**WORK REQUIRED**. Where does the word "email" occur in the data below? Copy each line that holds it.

[Recorded data]
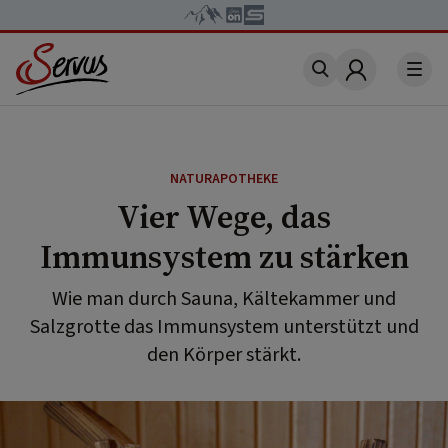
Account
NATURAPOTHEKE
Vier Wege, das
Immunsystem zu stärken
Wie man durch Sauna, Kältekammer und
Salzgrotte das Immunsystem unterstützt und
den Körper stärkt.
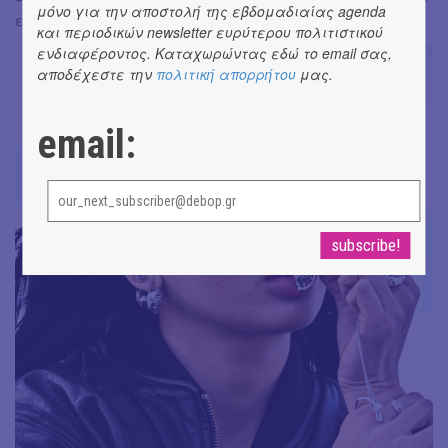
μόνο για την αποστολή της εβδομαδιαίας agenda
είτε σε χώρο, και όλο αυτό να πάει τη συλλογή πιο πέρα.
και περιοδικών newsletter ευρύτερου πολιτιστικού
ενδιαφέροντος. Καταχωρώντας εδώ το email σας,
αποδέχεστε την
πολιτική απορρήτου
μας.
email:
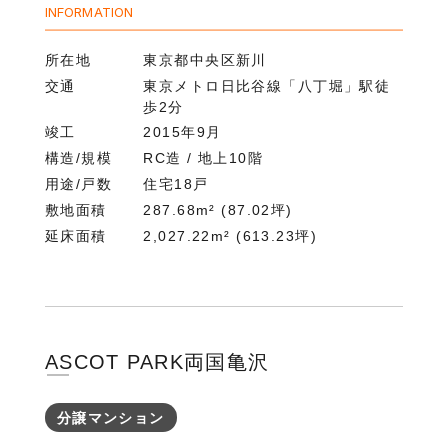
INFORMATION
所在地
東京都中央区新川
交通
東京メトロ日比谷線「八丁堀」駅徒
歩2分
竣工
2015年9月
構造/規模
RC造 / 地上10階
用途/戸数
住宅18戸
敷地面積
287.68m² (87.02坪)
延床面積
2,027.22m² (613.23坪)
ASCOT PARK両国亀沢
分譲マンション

...

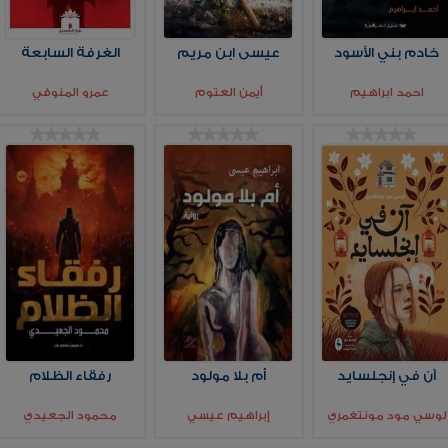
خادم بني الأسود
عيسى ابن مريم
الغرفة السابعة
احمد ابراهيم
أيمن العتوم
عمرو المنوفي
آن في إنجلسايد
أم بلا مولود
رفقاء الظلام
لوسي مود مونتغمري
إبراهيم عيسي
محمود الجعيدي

**REPLY TO THE TASK**.
ενδιαφέροντος. Καταχωρώντας εδώ το email σας,
email:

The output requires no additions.